The darker side of tourism

Posted by Bridget Williamson on 23 September 2013

When planning your holiday you aren’t likely to put memorial sites, prisons, battlefields or places of struggle and other atrocities on the top of your list. We usually look for the prettiest places to visit, the natural wonders, or the best places to get in tune with the locals. We don’t always schedule in time for the ‘darker’ side of the places that we visit (although that depends: what kind of tourist are you?)

Some cities are all about the good, the beautiful and the interesting with a bit of history sprinkled in between. Then there are other cities that are full of dark history, struggling times, horrific stories and lessons learnt the hard way. These specific spots can be referred to as ‘dark tourism’, ‘black tourism’ or even ‘grief tourism’.

Call it what you may, but these are the places that make you feel uncomfortable, the places that take you out of your comfort zone and give you a harsh slap into the realities that many people have had to live through. You don’t really want to go there, yet you know you should.

Some ‘dark tourism’ spots

There are quite a few ‘dark tourism’ places around the world including the Hiroshima Peace Memorial Park in the centre of Hiroshima, Japan. Hiroshima was the first city in the world to suffer a nuclear attack, this memorial is dedicated to the bomb’s direct and indirect victims. The park was built on an open field that was created by the explosion, so you are literally standing in a spot that you would have died in if you had been there that day.

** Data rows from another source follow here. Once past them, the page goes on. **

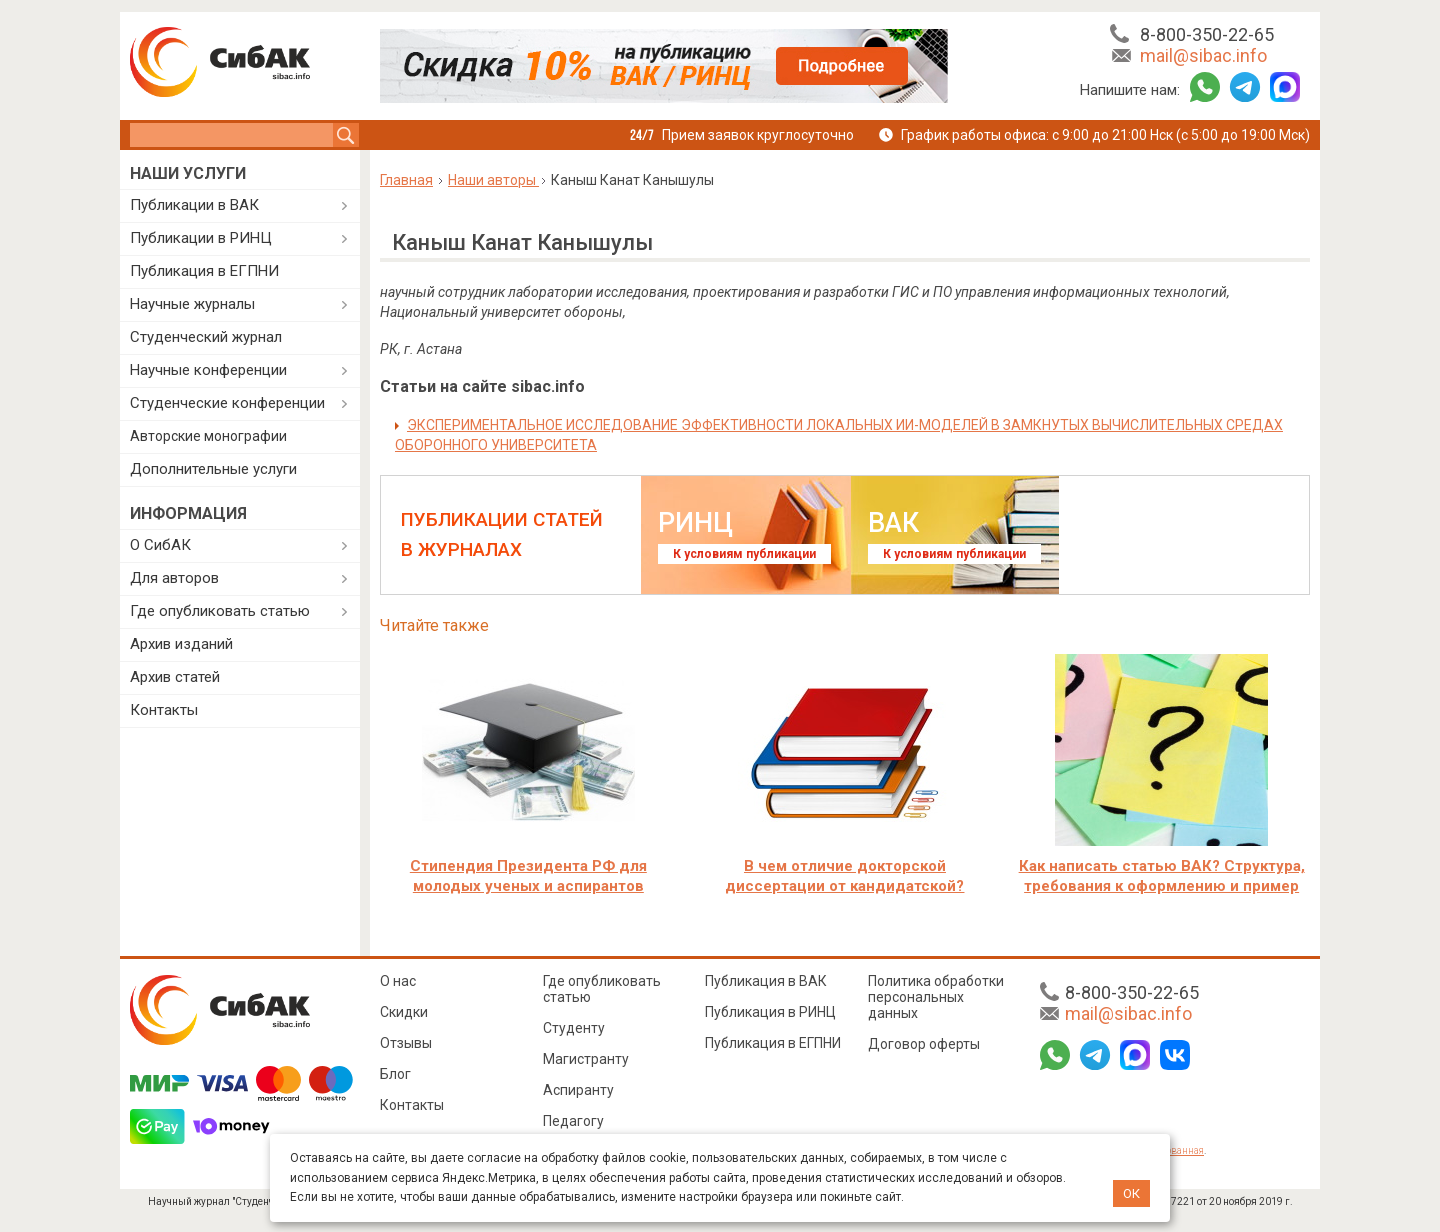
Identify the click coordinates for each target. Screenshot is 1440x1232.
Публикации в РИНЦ (201, 238)
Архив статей (175, 677)
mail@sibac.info (1203, 55)
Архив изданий (181, 644)
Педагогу (573, 1121)
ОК (1131, 1193)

You will find a number of memorials and monuments, museums, and lecture halls in this area: recounting the attack and the results of the attack.

The Auschwitz concentration camp in Krakow, Poland is an extremely daunting ‘dark tourism’ spot. It is a network of concentration and extermination camps used in World War II. Auschwitz has become a symbol of terror, genocide, and the Holocaust. It is the place where more than 1 000 000 men, women and children lost their lives in the most dreadful circumstances. Today you can take a tour of the camps, see the conditions that they lived in, hear the stories of death and feel the uneasy air in the area.

The Tuol Sleng Genocide Memorial in Cambodia is the site is a former high school which was used as the notorious Security Prison 21 (S-21) by the Khmer Rouge regime from its rise to power in 1975 to its fall in 1979. More than 20 000 prisoners were killed in here. At this museum you can see how the prisoners lived, and learn more about the torture and extermination at the prison. Several of the rooms are lined from floor to ceiling with photographs of the prisoners.

South Africa has its fair share of ‘dark tourism’ spots, including Constitution Hill in Johannesburg. Constitution Hill was originally Old Fort high security prison which was first used during the Anglo Boer War (1899-1902). It later added in the ‘native prison’ and the women’s jail. This prison detained many pro-democracy leaders including Nelson Mandela and Mahatma Gandhi. Today Constitution Hill can be seen as a symbol for freedom, by recognising the past. When visiting you don’t only learn more about the prison itself but more about South Africa’s path to freedom and democracy.

Why it’s important to visit

I’m the first to admit to wanting to live in a happy bubble, a place where the world is full of butterflies and smiles. But that, unfortunately, is not reality. The world can be a horrible place. People have suffered in the most appalling ways in the past, and the best way to make sure that such terrible events don’t happen again is to face them head on.

To remember what happened and to learn from the past, is the best way to honour the people who suffered. That is, after all, why in the places where these ‘dark’ events occurred there are memorials and museums documenting what happened.

You also need to understand the history to understand the present. Learning about the terrible things that a city had to go through makes you truly appreciate the city today.

I was in Berlin earlier this year and developed such a deep respect for the city after going on a tour that highlighted the horrors of World War II and the Berlin Wall. When you are physically standing in the spot next to the Berlin Wall where people died, where people were separated from their families and where soldiers patrolled, you get a sense of unease that you would never get from reading about it in books. While you can never really know exactly what it was like, you do get a better sense and a much better understanding and respect.

I had a similar experience in Warsaw, Poland. After visiting the Warsaw Uprising Museum, and seeing the various memorials spread around the city I couldn’t believe that I was actually standing in the same city that went through so much. The Warsaw that you will find today, is not the Warsaw that was there before World War II. The city was basically in complete ruins. Yet today it is one of the most thriving cities in Poland. It really is amazing. And I know that I would never have developed such an appreciation for the city and the fact that there actually is a Warsaw, if I hadn’t visited that museum.

Warsaw Uprising statues

Statues in Warsaw depicting scenes of the Warsaw Uprising

If you want to truly experience every city that you visit, to understand its history, its people and how it became the city that it is today, you need to face these harsh truths. You need to delve into the sad, horrifying, unbelievable, disgusting, and very uncomfortable stories of the past. You definitely won’t enjoy it, but it will enrich your travel experience in so many ways. At the very least it will get you to appreciate what you have.